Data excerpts
^^^^^^^^^^^^^^^^
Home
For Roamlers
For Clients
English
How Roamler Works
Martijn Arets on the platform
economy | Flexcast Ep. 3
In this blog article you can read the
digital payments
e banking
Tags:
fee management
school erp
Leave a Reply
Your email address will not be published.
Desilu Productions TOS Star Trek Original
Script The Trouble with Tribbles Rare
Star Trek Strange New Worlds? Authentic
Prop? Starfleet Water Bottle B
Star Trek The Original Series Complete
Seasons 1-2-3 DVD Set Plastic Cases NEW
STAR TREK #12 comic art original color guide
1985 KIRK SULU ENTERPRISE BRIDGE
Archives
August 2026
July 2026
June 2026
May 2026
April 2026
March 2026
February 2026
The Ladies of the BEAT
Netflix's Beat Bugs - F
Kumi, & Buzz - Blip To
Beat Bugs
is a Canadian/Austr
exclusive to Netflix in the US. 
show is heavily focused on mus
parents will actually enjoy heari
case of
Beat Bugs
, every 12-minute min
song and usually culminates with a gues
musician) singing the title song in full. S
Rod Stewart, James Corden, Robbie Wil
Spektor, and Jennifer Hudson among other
^^^^^^^^^^^^^^^^
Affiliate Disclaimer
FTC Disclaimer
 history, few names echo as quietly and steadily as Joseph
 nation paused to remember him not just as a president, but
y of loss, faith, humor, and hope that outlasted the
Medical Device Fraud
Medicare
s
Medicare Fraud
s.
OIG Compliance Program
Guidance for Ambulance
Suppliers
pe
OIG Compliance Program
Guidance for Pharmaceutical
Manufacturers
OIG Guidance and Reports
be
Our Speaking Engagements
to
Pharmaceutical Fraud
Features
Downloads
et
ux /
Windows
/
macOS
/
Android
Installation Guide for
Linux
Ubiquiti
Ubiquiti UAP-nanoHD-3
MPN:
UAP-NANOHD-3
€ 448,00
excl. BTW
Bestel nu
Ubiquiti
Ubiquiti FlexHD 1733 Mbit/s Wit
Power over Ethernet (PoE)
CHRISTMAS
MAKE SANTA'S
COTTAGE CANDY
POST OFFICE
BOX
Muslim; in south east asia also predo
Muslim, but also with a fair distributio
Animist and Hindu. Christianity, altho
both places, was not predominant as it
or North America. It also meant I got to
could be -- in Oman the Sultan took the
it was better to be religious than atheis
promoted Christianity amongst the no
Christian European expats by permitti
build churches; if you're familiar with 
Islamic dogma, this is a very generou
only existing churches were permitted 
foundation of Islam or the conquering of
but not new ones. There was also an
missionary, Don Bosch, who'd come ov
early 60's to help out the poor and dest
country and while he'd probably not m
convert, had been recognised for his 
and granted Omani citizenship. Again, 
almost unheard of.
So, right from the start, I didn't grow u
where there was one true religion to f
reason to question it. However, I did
^^^^^^^^^^^^^^^^
> _ASSIGNED TASK_
Among the lines above, please find those with "song" and copy them.

> _OUTPUT BELOW_
song and usually culminates with a gues
musician) singing the title song in full. S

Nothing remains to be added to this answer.